そのページは、仮面の兵士の首が有り得ない方向に曲がる瞬間までを克明に記録されていた。
新聞女王の異名を持ち、それに相応しい胆力を備えたマユでさえも顔を顰める程の残酷な有様だった。
 何より最も恐ろしいのは、ギルガメシュ兵の首をへし折った隊士の表情が、一枚目と全く変わっていない点だ。
見れば、彼の足元には首や胴体を破壊された遺骸が山のように折り重なっているではないか。
いずれも仮面で死に顔を隠している。酷いものになると、腰のところで上半身が大回転し、尻と同じ方角を向いていた。
 おそらく彼は動揺を浮かべることもなく遺骸の山を築いていったに違いない。およそ義とはかけ離れた所業と言えるであろう。

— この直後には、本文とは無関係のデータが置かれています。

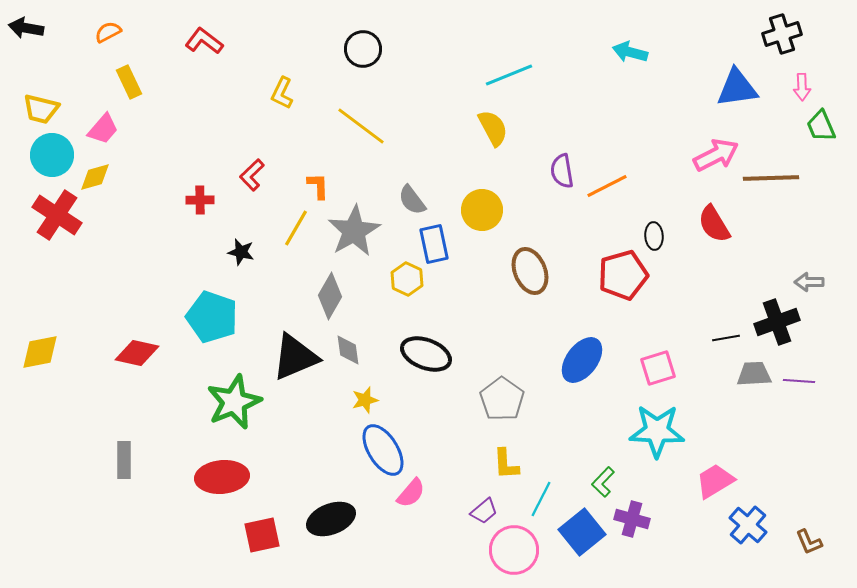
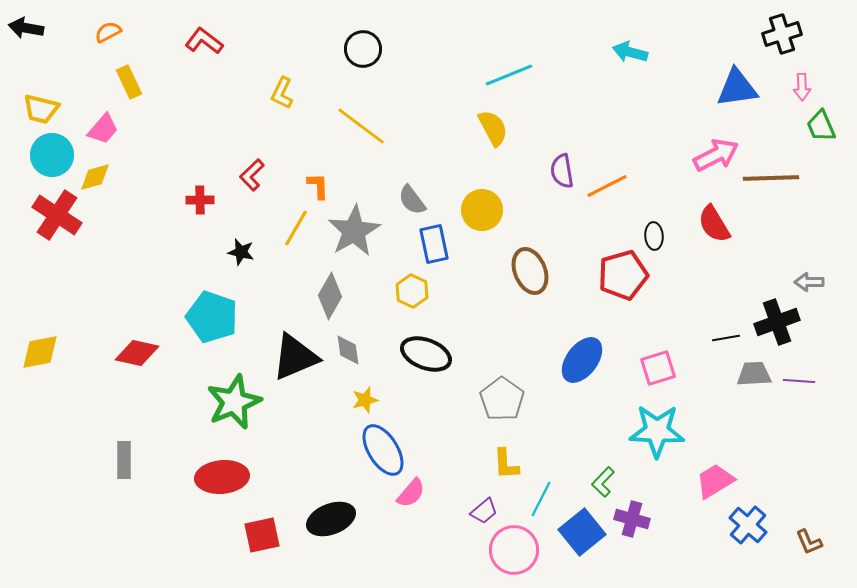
yellow hexagon at (407, 279): moved 5 px right, 12 px down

 写真の隊士は、どう言う事情か、エヴァンゲリスタとは僅かに装いが違った。
白虎を思わせる上着とだんだら模様の腰巻は、確かにスカッド・フリーダムと言う身分を証明しているものの、
写真の中の男が着用するグローブのほうがやや厚く、手の甲と言わず五指と言わず、
至る部位に小さな鉄板が縫い付けられている。手首の部分には固くテーピングが施されており、
何かの弾みで外れてしまうと言うアクシデントは起こりそうにない。
 エヴァンゲリスタとの最大の違いを挙げるとすれば、歯を防護するマウスピースを用いているか否かに尽きる。
写真の隊士は黒色のマウスピースを噛み締めていた。どうやら特注の品であるらしく、
歯茎を覆う部分にはだんだら模様の溝が彫り込まれている。ギザギザ状と言うこともあり、遠目には魔獣の牙のようにも見えた。

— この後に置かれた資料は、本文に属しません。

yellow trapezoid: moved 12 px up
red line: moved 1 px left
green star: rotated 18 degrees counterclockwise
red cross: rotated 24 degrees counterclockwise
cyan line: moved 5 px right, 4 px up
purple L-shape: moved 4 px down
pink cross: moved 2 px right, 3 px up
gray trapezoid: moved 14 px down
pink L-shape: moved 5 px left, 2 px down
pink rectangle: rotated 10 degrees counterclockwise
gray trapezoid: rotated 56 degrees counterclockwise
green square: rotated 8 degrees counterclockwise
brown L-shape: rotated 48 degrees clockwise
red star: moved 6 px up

 双眸全体をカバーするゴーグルは、おそらく写真の隊士独自の装備であろう。
わざわざ両サイドに掛けられた簾状の前髪が当人なりのこだわりを感じさせた。

「頭ン中が晴れ模様のテメーラがよォぅ、仲間をブチ殺されて黙ってるのはおかし〜と思ったんだよ。

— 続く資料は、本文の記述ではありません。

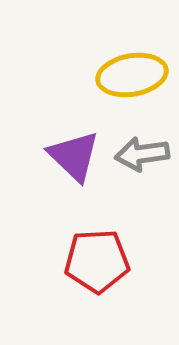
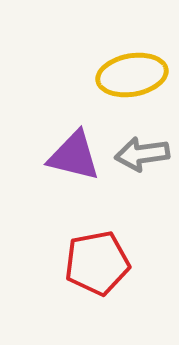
purple triangle: rotated 30 degrees counterclockwise
red pentagon: moved 2 px down; rotated 8 degrees counterclockwise
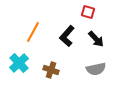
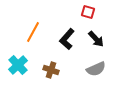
black L-shape: moved 3 px down
cyan cross: moved 1 px left, 2 px down
gray semicircle: rotated 12 degrees counterclockwise
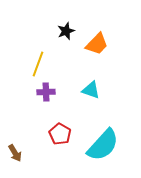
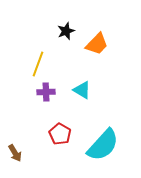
cyan triangle: moved 9 px left; rotated 12 degrees clockwise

ちょろっと検索してみりゃ、出るわ出るわ、ゴロゴロゴロゴロ、ジャンジャンバリバリよぉ」

 ページから切り替えると、「待ったなし! スカッド・フリーダム大暴走」なるタイトルを冠した別の記事が掲載されているが、
おそらくは数多の写真を補足するような内容に違いない。

「ズル賢さは褒めてやらねーでもねぇよ? 連絡網とやらで難民の居場所を吸い上げて、直ちに急行、皆殺しって寸法だべや? 
合理的って言うんかねぇ、こ〜ゆ〜のも。ギギッ――見習わないとなんねぇわ。
……あ、狙いはギルガメちゃんだっけ? 他の難民は関係ナシぃ? どっちみち、テメーラの言うことにゃもう何の説得力もねぇけどな」

 インターネットに掲載されていた内容と、これを見ての狼狽ぶりを証拠として提示され、
スカッド・フリーダムが掲げる義との矛盾を糾弾されるエヴァンゲリスタだったが、
何ら反論を試みることもなく、肩を震わせながら液晶画面を睨むばかりであった。
 写真の中の隊士は、ゴーグルの下に濁り切った双眸を隠している。